The little prince went away, to look again at the roses.

“You are not at all like my rose,” he said. “As yet you are nothing. No one has tamed you, and you have tamed no one. You are like my fox when I first knew him. He was only a fox like a hundred thousand other foxes. But I have made him my friend, and now he is unique in all the world.”
And the roses were very much embarrassed.

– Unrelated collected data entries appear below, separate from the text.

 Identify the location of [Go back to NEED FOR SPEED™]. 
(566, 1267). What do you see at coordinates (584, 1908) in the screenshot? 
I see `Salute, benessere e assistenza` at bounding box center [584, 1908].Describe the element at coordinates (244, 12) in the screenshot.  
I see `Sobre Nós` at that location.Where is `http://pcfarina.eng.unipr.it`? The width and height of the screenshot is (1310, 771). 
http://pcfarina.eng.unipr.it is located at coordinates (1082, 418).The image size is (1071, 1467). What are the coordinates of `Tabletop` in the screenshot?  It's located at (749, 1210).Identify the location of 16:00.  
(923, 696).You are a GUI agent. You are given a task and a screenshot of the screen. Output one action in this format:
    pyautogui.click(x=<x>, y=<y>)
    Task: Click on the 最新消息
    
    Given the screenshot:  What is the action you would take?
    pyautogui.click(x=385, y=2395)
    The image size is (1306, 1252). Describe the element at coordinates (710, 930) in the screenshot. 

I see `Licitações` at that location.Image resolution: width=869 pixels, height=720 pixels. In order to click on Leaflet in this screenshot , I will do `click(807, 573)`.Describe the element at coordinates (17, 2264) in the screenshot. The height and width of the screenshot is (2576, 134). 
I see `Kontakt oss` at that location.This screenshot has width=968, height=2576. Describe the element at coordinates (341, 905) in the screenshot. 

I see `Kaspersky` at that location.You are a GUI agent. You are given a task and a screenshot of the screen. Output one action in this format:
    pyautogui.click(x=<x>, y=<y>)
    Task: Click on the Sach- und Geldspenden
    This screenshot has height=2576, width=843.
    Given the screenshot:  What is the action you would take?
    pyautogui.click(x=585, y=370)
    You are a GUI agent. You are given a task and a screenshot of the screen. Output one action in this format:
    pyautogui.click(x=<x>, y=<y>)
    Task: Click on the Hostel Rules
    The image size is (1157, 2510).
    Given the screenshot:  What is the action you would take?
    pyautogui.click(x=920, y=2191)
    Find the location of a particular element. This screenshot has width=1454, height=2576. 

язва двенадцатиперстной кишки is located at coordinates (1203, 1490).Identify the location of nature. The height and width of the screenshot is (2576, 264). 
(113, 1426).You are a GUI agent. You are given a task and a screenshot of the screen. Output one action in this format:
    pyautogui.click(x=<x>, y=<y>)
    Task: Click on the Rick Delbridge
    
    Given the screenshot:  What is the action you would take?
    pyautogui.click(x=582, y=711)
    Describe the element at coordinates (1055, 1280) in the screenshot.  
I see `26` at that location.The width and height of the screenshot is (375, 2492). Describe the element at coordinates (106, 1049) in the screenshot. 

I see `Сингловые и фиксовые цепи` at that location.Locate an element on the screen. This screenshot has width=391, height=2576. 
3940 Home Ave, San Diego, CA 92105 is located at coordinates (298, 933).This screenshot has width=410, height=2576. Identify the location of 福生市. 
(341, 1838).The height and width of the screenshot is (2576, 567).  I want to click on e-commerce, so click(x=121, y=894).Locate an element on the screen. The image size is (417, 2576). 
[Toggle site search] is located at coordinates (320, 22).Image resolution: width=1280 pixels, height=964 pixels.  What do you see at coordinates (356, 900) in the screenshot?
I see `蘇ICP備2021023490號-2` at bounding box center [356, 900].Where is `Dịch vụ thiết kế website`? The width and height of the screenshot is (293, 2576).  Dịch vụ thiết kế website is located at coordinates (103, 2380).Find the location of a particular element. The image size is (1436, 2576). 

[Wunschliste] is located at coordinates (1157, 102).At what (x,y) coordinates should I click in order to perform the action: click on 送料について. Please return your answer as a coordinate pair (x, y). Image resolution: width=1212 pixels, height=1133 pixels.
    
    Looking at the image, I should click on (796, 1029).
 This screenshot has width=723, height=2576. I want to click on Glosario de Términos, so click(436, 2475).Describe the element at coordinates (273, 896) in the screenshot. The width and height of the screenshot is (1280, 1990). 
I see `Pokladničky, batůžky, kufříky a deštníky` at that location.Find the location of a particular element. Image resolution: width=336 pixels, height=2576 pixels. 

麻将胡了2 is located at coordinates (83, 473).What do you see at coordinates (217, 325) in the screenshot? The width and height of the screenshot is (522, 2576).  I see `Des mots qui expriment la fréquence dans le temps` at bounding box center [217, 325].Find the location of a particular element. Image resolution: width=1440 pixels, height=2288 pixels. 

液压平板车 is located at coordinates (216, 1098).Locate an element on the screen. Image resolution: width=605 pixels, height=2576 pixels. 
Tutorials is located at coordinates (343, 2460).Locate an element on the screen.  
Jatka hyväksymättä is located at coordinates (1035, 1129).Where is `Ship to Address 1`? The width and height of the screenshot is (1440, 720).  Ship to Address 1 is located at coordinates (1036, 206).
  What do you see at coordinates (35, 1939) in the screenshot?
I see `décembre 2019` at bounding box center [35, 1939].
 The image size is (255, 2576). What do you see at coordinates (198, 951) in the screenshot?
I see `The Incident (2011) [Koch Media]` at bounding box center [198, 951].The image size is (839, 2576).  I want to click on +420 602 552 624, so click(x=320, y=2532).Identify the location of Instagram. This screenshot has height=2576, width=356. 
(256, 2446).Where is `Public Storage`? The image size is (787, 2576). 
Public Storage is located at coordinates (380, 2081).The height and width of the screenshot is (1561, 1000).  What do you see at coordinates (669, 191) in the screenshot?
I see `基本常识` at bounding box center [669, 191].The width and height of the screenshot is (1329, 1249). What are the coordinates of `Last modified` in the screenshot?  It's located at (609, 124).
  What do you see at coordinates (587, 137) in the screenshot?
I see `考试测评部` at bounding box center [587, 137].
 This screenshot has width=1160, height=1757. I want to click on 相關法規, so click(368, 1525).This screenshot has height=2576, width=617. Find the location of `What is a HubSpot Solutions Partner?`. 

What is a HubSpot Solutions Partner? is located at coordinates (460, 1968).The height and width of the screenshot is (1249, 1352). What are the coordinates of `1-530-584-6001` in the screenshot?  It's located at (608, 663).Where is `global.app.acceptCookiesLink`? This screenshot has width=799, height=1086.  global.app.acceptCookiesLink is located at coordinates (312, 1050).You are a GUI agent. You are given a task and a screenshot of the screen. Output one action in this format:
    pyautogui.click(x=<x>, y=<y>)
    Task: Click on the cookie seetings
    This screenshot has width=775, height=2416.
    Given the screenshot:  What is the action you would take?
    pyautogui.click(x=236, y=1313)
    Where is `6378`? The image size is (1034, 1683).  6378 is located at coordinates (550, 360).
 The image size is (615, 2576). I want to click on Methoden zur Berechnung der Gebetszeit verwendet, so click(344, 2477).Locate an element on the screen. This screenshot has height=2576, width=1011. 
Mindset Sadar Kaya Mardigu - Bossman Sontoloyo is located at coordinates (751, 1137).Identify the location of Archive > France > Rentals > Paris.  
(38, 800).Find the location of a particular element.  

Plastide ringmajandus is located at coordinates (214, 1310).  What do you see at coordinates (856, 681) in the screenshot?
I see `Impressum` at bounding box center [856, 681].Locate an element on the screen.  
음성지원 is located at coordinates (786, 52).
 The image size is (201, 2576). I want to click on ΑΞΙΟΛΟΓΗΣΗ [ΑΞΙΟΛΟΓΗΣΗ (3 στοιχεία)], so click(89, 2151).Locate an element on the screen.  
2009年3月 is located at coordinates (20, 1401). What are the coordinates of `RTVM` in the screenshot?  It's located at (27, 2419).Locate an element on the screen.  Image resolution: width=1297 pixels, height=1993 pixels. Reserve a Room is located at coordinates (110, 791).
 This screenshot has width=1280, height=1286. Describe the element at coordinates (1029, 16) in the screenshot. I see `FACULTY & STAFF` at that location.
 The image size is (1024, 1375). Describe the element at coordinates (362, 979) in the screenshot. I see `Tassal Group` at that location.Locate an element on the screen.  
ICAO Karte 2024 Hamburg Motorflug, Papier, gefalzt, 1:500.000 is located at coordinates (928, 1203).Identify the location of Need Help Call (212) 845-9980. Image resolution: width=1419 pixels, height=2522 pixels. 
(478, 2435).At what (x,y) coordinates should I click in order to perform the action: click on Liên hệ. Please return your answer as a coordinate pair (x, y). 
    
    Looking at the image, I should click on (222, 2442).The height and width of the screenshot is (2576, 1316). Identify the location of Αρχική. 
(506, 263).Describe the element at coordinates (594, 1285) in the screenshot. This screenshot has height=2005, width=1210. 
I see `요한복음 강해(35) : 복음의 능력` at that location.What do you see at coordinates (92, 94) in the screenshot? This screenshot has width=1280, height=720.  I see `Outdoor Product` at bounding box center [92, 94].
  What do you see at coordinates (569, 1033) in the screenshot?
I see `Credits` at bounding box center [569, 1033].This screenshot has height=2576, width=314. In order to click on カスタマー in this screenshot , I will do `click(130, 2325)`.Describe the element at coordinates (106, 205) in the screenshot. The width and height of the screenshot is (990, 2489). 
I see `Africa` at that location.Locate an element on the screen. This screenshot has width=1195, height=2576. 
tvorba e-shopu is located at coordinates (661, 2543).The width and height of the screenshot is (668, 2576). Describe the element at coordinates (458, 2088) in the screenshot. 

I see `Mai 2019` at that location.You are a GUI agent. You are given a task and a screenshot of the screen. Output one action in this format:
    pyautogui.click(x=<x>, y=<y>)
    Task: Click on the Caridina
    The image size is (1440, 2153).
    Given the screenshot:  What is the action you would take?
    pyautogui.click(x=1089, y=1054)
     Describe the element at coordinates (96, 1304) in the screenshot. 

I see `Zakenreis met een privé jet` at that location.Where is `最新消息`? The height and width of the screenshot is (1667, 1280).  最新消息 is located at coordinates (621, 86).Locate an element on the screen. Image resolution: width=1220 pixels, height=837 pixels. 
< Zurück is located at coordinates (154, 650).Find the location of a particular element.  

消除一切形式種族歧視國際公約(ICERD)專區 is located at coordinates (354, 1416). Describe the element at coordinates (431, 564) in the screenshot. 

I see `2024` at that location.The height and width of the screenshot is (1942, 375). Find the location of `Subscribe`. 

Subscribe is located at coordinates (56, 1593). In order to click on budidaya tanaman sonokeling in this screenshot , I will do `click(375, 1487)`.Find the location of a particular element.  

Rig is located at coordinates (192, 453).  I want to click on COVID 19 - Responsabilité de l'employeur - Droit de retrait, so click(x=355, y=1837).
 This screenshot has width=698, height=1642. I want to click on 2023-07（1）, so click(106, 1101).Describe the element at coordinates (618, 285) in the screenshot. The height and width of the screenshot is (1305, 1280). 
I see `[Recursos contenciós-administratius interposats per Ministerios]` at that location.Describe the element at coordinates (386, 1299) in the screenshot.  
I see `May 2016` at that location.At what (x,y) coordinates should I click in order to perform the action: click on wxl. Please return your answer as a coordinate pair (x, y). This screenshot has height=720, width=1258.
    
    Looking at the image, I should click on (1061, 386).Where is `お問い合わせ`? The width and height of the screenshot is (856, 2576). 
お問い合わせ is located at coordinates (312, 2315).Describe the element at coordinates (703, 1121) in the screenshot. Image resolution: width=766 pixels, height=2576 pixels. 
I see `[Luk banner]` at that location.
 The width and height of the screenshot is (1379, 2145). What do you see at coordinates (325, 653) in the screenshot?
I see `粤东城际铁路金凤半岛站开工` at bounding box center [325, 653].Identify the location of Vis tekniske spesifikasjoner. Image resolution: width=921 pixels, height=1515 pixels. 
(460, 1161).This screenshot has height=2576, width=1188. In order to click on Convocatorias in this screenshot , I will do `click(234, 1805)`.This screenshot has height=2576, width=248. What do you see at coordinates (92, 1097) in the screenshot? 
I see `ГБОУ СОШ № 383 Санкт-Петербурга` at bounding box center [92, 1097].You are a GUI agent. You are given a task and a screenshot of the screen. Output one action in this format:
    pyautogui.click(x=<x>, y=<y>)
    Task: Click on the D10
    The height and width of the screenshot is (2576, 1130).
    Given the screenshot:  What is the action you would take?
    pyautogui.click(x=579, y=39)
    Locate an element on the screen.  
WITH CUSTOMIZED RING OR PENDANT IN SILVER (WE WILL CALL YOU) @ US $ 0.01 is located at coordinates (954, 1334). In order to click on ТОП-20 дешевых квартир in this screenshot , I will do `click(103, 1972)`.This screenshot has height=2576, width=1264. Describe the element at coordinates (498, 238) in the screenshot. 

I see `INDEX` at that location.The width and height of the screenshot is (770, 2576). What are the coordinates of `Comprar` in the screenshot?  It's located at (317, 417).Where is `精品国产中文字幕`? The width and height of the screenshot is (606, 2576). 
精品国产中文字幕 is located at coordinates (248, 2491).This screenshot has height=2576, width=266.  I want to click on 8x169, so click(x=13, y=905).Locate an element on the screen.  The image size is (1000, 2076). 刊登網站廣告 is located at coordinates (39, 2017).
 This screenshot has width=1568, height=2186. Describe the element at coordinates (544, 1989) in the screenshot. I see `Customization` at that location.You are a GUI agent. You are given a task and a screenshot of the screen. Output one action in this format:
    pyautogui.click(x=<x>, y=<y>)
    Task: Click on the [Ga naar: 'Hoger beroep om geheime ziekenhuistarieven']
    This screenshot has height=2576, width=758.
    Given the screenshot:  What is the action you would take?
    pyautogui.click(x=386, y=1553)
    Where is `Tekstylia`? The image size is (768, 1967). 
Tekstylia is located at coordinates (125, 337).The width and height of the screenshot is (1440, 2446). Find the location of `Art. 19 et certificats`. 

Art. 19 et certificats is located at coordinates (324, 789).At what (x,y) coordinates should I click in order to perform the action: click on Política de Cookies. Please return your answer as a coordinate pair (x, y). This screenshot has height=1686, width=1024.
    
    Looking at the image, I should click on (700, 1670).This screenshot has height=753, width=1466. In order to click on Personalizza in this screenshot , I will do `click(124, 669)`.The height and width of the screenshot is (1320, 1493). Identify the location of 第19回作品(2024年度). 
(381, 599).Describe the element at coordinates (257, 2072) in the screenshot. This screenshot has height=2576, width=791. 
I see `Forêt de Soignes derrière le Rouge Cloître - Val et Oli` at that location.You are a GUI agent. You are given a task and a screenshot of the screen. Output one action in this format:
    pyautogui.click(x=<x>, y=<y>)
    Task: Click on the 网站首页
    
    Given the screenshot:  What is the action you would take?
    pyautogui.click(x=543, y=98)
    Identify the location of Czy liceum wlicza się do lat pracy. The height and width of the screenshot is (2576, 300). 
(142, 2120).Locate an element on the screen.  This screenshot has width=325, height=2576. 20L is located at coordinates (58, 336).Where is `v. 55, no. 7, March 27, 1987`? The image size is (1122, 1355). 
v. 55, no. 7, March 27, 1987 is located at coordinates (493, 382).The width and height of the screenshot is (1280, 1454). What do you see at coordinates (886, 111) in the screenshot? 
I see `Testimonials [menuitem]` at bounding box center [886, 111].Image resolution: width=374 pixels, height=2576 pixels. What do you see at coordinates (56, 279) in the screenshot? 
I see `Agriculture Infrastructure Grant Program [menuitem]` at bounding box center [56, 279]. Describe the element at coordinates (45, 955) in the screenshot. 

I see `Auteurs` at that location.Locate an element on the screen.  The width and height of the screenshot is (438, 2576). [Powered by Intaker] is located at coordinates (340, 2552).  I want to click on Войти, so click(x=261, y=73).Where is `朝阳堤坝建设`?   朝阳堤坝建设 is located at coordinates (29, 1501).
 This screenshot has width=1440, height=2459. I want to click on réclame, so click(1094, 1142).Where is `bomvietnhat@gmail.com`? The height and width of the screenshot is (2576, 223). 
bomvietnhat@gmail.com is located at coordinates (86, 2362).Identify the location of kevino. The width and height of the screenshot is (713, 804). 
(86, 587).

“You are beautiful, but you are empty,” he went on. “One could not die for you.To be sure,an ordinary passerby would think that my rose looked just like you– the rose that belongs to me. But in herself alone she is more important than all the hundreds of you other roses: because it is she that I have watered; because it is she that I have put under the glass globe; because it is she that I have sheltered behind the screen; because it is for her that I have killed the caterpillars (except the two or three that we saved to become butterflies);
because it is she that I have listened to, when she grumbled, or boasted, or ever sometimes when she said nothing. Because she is my rose.”

And he went back to meet the fox.

“Goodbye,” he said.
“Goodbye,” said the fox.”And now here is my secret, a very simple secret: It is only with the heart that one can see rightly; what is essential is invisible to the eye.”

“What is essential is invisible to the eye,”the little prince repeated,so that he would be sure to remember.
“It is the time you have wasted for your rose that makes your rose so important.”
“It is the time I have wasted for my rose–” said the little prince, so that he would be sure to remember.
“Men have forgotten this truth,” said the fox.”But you must not forget it. You become responsible, forever, for what you have tamed. You are responsible for your rose…”
“I am responsible for my rose,”the little prince repeated, so that he would be sure to remember.

… … …

How often do we remember that relationship comes with responsibility? That we are holding someone’s heart, and they are holding ours?

I believe the Biblical concept of covenant most completely outlines relationships and the expectations that are resident within them. ‘Expectations’ is often seen as a word describing something undesirable, when I think it is just the opposite, in reality.